= Work request =
Wherever the word "Roof" turns up in a line of the entries, copy that line.

────────────────────────────────────────

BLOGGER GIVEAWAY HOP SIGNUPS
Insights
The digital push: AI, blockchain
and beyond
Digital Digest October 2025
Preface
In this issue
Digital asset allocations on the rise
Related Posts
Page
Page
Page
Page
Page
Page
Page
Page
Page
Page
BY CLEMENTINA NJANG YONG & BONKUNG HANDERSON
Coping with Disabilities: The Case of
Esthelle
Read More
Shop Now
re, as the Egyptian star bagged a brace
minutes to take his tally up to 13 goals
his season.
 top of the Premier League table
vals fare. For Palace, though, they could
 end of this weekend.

────────────────────────────────────────

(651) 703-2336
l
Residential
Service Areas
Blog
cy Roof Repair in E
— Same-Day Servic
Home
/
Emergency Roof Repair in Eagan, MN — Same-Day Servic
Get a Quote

────────────────────────────────────────

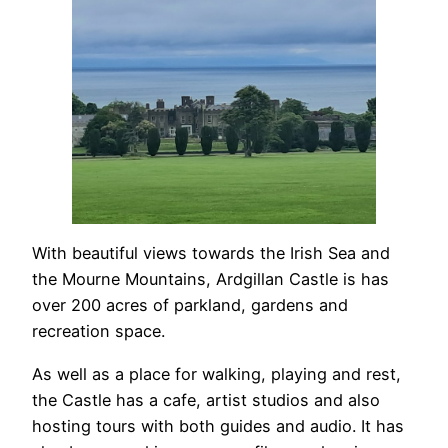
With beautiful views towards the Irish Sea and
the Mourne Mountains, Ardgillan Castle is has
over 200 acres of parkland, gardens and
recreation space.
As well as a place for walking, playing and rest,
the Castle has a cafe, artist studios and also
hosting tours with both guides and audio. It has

────────────────────────────────────────

= Your solution =
cy Roof Repair in E
Emergency Roof Repair in Eagan, MN — Same-Day Servic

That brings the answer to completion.